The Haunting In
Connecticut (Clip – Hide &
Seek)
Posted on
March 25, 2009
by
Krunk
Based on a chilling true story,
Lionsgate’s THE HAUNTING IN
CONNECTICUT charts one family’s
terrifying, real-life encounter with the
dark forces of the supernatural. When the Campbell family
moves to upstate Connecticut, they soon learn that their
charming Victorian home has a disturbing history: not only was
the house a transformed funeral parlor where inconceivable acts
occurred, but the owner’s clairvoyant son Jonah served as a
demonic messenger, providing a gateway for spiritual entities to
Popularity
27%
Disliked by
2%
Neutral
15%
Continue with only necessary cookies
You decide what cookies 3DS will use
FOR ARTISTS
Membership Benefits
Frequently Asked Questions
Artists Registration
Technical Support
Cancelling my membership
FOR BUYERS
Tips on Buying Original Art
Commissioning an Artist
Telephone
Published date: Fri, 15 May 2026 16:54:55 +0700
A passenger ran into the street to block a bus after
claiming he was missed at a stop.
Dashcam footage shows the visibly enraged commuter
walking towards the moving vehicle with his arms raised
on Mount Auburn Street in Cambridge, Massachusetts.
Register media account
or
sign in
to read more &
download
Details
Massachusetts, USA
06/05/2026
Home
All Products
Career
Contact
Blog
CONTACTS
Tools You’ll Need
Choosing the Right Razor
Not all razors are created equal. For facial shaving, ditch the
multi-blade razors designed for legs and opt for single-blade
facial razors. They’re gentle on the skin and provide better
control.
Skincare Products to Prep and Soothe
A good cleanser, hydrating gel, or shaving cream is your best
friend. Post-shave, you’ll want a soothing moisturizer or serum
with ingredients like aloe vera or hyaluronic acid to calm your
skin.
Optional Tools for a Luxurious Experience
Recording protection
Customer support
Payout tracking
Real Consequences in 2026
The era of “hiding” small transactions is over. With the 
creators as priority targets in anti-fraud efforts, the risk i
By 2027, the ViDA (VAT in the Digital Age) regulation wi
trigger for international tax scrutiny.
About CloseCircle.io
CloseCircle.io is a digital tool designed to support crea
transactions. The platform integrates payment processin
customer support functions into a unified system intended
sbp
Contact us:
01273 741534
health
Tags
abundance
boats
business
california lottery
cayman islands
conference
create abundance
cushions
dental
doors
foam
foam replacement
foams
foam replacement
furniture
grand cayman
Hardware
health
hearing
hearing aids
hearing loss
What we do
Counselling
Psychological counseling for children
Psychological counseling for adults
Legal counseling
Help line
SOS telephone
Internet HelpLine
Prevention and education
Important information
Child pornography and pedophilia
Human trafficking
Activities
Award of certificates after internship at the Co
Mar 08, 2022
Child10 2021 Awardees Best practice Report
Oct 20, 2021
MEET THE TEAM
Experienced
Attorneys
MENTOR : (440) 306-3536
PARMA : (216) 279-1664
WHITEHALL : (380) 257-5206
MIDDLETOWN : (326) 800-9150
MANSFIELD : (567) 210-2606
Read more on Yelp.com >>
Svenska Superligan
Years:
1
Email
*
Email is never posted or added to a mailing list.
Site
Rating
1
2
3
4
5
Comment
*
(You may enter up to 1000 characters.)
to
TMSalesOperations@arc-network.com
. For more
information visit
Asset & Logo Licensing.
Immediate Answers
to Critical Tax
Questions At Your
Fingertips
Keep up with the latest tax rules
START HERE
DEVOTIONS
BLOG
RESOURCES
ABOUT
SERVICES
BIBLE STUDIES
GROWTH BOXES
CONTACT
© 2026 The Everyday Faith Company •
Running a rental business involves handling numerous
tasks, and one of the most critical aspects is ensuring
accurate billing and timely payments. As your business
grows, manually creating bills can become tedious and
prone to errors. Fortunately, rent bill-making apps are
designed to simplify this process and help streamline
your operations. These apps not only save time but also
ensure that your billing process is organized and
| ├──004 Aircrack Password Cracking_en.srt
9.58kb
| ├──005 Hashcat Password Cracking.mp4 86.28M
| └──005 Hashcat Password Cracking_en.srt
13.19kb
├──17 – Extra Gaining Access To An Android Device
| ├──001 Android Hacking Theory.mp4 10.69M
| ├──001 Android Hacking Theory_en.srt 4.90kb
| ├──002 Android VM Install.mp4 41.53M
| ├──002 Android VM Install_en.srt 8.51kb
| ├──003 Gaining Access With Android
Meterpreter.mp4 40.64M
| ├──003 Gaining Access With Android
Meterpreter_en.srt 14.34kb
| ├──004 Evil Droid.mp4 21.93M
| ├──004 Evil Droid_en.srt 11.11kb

###

- Problem to solve -
Write down, word for word, the lines above from the one containing "Register media account" through the one containing "multi-blade razors designed", both ends included.

- Exercise solution -
Register media account
or
sign in
to read more &
download
Details
Massachusetts, USA
06/05/2026
Home
All Products
Career
Contact
Blog
CONTACTS
Tools You’ll Need
Choosing the Right Razor
Not all razors are created equal. For facial shaving, ditch the
multi-blade razors designed for legs and opt for single-blade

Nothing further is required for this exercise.